What the task asks:
If a line in the data below includes the string "Give", please return a copy of it.

=== Begin Enclosure ===

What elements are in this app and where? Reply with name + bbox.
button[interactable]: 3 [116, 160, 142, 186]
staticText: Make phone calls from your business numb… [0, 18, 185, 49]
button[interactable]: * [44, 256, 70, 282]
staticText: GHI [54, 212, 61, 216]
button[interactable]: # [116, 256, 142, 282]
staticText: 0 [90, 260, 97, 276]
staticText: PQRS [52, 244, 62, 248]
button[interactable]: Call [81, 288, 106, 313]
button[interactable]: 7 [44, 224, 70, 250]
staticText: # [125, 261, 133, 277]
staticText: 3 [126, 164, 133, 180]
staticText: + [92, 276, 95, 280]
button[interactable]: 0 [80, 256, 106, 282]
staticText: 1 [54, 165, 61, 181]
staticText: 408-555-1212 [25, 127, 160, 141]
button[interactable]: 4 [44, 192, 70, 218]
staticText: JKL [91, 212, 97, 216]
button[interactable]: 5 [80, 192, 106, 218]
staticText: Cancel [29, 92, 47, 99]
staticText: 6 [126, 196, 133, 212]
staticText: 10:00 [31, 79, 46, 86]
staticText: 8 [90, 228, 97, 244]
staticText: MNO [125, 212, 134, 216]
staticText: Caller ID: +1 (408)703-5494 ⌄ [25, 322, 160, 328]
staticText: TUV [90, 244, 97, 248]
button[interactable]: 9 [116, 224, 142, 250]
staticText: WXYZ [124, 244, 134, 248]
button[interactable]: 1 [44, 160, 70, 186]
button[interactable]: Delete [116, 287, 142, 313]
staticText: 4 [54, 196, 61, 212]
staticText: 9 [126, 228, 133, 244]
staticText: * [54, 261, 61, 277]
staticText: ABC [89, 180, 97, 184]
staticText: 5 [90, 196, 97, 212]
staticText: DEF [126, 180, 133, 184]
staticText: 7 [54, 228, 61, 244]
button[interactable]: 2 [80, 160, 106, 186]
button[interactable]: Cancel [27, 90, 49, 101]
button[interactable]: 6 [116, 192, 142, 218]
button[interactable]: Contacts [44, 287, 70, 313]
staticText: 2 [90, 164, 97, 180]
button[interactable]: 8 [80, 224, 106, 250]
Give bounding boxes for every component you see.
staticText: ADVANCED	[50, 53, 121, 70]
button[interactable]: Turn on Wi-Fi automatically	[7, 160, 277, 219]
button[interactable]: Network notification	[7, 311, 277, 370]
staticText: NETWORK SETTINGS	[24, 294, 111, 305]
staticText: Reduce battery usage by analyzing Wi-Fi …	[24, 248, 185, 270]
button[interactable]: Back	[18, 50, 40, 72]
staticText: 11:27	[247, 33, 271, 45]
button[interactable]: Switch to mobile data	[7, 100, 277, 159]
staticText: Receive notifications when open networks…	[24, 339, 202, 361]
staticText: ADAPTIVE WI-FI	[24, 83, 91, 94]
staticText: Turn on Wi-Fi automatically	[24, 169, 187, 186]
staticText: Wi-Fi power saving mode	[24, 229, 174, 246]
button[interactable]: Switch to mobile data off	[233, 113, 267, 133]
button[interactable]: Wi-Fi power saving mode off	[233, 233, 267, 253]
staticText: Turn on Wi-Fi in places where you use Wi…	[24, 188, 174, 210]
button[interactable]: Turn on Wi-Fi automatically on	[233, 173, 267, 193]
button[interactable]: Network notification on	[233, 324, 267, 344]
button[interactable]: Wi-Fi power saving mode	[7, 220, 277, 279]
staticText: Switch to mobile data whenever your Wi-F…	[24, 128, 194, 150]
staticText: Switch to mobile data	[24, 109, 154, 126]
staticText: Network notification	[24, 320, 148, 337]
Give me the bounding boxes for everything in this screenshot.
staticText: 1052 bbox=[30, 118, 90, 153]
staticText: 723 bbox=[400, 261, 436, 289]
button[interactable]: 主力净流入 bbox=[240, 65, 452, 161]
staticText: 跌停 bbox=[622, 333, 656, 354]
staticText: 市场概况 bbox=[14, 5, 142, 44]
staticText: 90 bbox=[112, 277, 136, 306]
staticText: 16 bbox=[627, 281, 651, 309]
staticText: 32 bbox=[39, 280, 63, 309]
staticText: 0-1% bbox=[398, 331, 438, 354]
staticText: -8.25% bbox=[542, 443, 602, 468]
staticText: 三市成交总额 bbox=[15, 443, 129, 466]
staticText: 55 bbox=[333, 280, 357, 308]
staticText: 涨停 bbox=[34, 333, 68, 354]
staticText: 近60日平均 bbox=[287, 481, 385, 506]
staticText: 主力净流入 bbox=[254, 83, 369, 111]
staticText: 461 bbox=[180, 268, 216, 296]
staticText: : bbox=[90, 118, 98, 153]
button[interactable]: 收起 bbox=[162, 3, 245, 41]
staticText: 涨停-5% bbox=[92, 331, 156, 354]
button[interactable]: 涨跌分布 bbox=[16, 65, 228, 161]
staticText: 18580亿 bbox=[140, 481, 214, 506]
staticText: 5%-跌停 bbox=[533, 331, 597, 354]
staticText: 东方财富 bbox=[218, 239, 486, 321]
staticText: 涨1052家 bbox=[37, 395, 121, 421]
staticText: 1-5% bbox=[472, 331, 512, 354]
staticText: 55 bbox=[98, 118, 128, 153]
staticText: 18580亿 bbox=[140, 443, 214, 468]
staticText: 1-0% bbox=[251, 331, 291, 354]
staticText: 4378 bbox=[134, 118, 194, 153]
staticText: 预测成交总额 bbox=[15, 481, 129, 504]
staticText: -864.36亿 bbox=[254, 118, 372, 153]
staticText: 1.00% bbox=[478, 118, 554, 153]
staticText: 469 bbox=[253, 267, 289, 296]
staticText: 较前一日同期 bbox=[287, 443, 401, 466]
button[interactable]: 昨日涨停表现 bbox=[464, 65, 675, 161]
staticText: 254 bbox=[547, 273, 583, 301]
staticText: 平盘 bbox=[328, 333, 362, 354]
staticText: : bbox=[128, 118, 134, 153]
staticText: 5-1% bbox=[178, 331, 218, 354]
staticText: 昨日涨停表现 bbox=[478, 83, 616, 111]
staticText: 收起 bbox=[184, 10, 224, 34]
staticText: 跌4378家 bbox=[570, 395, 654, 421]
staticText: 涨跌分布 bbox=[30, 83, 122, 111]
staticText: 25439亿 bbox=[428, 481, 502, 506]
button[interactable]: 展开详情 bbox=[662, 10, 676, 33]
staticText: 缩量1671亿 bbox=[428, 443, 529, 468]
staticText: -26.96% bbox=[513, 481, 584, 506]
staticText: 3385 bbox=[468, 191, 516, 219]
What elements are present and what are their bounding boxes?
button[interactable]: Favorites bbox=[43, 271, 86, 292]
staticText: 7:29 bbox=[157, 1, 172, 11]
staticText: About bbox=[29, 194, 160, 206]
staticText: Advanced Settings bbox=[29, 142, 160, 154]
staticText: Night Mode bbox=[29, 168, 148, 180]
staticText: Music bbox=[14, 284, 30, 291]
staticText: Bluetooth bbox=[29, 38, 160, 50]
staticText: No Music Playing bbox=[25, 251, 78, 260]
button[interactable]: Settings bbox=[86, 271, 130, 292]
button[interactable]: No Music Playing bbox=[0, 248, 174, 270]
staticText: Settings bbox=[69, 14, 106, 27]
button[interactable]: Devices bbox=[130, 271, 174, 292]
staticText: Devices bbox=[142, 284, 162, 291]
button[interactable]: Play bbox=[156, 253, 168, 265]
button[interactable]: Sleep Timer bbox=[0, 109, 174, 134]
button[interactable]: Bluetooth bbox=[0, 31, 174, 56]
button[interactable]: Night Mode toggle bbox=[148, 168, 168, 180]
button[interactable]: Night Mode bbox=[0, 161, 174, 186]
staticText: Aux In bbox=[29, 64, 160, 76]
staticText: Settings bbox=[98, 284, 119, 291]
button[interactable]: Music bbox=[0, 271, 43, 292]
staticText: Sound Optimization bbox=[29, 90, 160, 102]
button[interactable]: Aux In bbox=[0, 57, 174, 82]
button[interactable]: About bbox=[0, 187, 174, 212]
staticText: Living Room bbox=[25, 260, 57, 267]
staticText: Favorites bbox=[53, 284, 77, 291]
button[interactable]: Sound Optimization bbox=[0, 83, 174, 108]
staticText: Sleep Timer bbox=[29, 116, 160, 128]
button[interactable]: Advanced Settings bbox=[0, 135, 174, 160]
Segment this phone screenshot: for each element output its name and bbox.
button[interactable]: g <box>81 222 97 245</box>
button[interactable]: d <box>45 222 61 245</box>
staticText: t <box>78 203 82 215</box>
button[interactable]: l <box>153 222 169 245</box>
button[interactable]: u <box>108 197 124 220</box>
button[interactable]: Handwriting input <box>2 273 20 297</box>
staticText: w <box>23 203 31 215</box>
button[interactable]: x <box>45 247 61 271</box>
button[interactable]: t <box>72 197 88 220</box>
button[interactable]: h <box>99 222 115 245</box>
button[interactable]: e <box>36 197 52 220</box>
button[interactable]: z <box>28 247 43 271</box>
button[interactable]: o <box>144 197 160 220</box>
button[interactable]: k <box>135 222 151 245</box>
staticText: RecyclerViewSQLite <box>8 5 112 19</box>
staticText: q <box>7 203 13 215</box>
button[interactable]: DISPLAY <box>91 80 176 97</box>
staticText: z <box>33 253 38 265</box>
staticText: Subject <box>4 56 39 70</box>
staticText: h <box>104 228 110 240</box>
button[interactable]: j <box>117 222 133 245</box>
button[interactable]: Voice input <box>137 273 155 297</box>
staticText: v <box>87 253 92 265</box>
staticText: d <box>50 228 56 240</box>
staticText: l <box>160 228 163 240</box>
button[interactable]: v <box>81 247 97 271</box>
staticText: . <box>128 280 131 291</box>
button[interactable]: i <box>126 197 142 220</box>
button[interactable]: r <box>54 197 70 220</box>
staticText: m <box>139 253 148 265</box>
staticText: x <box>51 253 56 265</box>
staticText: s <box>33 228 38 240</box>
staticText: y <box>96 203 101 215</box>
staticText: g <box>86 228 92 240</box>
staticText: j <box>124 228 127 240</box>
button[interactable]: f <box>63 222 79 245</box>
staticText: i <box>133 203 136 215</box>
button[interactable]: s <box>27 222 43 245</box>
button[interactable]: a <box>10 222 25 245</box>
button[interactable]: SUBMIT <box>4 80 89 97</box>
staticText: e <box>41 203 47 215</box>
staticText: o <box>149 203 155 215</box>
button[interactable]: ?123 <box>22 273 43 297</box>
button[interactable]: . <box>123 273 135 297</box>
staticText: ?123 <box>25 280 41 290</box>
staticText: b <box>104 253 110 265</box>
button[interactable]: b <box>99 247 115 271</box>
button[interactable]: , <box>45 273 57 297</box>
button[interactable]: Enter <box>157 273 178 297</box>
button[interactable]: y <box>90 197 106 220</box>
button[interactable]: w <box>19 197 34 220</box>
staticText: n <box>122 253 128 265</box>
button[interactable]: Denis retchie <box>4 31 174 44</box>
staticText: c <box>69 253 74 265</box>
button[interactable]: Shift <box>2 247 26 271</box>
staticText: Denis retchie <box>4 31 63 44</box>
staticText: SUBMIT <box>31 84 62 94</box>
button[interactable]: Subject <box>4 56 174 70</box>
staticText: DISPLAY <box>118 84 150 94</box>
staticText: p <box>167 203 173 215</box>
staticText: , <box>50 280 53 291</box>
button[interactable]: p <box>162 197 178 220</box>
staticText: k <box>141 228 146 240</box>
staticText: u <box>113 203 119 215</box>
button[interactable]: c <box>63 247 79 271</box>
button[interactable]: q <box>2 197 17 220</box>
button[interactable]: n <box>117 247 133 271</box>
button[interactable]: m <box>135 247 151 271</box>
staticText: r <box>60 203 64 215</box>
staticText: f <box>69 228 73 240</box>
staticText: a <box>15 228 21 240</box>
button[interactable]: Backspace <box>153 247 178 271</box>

=== End Enclosure ===

Finished task:
Give bounding boxes for every component you see.
Give me the bounding boxes for everything in this screenshot.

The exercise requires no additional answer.